Renault.Renault, Hmm, dredging ancient memories of French Class..
"Maitre RENAULT ..."----Ahhh, I think it means "Fox".
Well, whatever they are I do not think I bought any.
IIRC, the Kyoto thing was rejected by something like 95 to 5 in the senate during B.J.'s last term.
They don't count because they didn't reject it -- they didn't have to, it didn't hamstring them.
'Fox' is 'Renaud'. Close, but no cigar.
>>>>I guess China and India don't count?
China and India don't get regulated by Kyoto.
That was my point. Most of the world's population is not confined to this.
Yeah I was being snide, to illustrate the irrelevence of French Products. Who needs a boycott? No one buys them anyway.
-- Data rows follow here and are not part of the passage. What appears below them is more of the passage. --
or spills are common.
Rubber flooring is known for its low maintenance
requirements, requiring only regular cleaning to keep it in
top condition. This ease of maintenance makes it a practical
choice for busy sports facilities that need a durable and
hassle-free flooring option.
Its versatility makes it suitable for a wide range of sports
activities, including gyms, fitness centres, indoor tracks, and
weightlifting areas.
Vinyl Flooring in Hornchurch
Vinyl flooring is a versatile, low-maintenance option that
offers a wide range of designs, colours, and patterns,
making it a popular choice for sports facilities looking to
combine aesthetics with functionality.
When is the last time anyone saw a Citroen here? :-)
Maybe BIC lighters...?
My worry is, if we get a Dim President, he (or the anointed Clinton) will give in and force KYOTO down our throats. Then the liberal stuffed courts will side with the President and our economy will be ruined.
Rush has always been right. The green movement is the new face of Socialism.
Yeah, they can't even sell much of their wine here....
So do the Democrats.
Seems to me that all those big gas-guzzlers imported from Europe would be the ideal place to start to reduce US emissions -- Mercedes, Beemers, Jags, not to mention all those Italian sports cars.
We can play this game all day.
And will win every time.
I think we need to impose a tax on France for all those burning cars -- those emissions are just terrible.
The (Moslem) gov't of the Maldives was considering a lawsuit against the US and other industrialized countries, now this:
How climate change hits India's poor
By Roger Harrabin
BBC environment analyst, Sundarbans
Last Updated: Thursday, 1 February 2007, 12:35 GMT
http://news.bbc.co.uk/2/hi/south_asia/6319921.stm
In fairness to them, politics aside, I think a good reason is that so many other places have learned to make as good or better.
Decades ago, Monty Python did a skit about "Australian Table Wines". It may have been funny then, but try a few. Places never really known for winemaking seem to be giving them a run for their money, and of course, there are still the glorious Reislings, etc., so people have more choices.
Then, perhaps in the hindbrain, there is a murmer of "Why buy from someone who hates my guts- Lets see what this stuff is like..."
I propose that the U.S. and Australia impose a Dhimmi Surrender Monkey tax on continental European exports.